• _Exercise aim_
Filter the data below, keeping only lines that contain "Company".
'''
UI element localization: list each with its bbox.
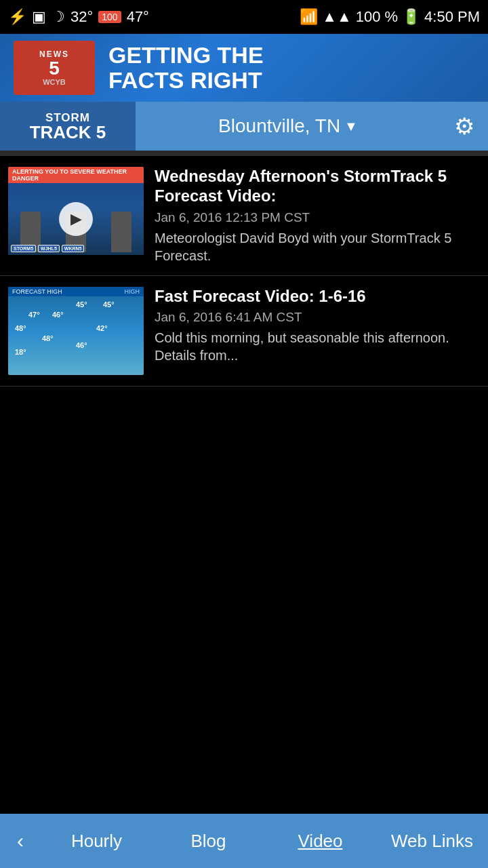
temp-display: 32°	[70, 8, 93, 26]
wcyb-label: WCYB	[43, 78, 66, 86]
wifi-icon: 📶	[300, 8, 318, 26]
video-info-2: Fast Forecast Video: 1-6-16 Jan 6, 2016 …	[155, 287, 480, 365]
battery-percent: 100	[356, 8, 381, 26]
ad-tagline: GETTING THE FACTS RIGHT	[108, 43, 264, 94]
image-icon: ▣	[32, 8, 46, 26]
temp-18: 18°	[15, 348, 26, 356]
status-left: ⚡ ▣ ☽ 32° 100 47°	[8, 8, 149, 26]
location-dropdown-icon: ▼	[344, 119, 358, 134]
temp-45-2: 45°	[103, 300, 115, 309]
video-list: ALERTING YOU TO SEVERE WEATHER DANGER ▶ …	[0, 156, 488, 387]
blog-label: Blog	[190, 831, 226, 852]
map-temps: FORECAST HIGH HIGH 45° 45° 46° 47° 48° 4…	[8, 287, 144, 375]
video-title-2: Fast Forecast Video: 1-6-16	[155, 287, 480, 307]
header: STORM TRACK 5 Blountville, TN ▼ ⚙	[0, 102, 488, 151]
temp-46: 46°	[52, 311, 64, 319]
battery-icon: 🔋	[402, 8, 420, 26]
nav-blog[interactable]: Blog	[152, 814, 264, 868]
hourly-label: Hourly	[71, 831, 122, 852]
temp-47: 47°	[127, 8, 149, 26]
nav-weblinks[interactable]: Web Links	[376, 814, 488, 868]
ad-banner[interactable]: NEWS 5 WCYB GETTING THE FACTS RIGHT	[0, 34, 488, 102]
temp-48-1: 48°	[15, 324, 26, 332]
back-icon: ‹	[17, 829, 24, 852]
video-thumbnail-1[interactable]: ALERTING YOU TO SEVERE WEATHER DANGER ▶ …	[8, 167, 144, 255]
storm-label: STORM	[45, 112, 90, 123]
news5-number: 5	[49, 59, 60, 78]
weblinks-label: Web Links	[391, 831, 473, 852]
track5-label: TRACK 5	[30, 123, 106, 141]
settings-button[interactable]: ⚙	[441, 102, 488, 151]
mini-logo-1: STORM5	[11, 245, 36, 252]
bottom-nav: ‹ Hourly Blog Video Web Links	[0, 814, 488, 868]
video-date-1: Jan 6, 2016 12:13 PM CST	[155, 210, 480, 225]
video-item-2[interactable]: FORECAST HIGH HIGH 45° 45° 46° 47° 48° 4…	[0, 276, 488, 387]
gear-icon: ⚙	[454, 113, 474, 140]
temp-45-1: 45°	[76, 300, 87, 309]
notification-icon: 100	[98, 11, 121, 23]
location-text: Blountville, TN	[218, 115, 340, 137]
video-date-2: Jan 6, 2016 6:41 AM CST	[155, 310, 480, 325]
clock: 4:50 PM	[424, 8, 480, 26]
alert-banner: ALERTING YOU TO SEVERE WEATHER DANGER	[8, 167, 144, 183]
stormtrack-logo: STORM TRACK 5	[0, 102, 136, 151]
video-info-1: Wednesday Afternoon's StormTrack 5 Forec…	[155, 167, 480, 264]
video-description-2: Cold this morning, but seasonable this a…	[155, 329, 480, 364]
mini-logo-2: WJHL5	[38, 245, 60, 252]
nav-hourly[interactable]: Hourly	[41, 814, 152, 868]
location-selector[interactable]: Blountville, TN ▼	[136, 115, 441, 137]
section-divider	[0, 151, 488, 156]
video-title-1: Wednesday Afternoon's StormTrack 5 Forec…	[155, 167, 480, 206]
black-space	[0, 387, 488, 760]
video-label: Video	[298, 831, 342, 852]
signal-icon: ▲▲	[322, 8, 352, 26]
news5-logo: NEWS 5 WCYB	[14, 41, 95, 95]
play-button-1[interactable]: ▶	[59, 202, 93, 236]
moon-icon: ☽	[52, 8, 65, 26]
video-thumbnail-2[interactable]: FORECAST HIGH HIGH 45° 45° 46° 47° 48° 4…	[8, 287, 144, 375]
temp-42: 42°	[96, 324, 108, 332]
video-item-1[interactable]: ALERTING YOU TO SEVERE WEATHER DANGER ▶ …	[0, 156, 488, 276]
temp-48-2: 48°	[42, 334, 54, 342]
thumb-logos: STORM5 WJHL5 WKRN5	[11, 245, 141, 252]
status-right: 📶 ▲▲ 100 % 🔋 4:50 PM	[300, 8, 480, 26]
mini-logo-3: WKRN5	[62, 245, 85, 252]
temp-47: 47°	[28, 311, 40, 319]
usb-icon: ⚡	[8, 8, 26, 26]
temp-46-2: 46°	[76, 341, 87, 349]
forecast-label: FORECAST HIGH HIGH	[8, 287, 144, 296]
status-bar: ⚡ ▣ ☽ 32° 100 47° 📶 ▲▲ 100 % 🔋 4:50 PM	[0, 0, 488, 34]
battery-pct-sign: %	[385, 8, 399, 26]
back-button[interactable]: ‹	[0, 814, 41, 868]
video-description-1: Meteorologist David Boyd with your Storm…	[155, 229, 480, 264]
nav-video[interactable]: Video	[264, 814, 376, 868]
'''
'''
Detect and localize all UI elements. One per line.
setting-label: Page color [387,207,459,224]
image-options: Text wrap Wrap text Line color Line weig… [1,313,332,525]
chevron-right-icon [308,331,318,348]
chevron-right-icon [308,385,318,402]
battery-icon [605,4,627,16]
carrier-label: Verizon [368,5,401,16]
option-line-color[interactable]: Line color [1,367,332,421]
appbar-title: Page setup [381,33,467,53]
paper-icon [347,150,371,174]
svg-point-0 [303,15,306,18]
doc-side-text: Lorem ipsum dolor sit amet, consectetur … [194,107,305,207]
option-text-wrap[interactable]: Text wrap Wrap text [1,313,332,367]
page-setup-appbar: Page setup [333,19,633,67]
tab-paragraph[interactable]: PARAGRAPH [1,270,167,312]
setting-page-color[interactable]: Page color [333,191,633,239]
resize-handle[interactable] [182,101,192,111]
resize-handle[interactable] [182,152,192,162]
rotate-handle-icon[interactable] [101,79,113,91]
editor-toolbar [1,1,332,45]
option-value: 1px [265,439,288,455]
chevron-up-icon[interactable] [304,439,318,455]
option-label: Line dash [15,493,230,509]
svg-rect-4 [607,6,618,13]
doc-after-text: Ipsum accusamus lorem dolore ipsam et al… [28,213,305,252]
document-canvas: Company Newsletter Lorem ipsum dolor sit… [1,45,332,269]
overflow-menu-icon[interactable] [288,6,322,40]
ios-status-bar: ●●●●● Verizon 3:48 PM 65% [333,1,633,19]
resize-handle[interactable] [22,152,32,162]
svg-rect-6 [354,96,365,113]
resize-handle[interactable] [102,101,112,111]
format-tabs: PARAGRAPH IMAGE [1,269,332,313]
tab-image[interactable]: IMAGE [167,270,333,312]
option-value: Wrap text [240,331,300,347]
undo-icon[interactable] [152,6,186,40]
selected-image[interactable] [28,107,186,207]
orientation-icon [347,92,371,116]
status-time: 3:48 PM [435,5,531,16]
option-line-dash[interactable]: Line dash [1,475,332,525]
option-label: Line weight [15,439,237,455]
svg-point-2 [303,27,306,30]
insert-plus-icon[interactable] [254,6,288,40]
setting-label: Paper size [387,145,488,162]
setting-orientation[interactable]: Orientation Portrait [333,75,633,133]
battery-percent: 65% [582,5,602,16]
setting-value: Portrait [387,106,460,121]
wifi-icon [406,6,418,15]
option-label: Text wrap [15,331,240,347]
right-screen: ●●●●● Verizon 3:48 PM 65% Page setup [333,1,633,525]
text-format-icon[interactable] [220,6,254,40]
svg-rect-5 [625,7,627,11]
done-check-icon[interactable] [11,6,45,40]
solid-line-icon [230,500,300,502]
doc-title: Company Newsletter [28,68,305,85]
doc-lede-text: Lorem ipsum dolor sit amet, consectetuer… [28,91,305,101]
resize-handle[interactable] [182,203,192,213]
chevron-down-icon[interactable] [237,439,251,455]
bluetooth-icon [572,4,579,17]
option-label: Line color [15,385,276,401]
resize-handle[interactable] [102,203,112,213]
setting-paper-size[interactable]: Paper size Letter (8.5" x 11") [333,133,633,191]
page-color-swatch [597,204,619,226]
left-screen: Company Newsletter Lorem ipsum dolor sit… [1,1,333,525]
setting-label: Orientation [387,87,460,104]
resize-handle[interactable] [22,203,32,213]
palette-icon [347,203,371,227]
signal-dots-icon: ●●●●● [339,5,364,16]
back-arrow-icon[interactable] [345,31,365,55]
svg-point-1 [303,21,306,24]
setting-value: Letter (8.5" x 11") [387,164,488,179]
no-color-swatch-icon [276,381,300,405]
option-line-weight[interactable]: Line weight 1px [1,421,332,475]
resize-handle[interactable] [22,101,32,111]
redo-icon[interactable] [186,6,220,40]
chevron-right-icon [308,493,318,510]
'''
• _Exercise solution_
document-canvas: Company Newsletter Lorem ipsum dolor sit… [1,45,332,269]
doc-title: Company Newsletter [28,68,305,85]
left-screen: Company Newsletter Lorem ipsum dolor sit… [1,1,333,525]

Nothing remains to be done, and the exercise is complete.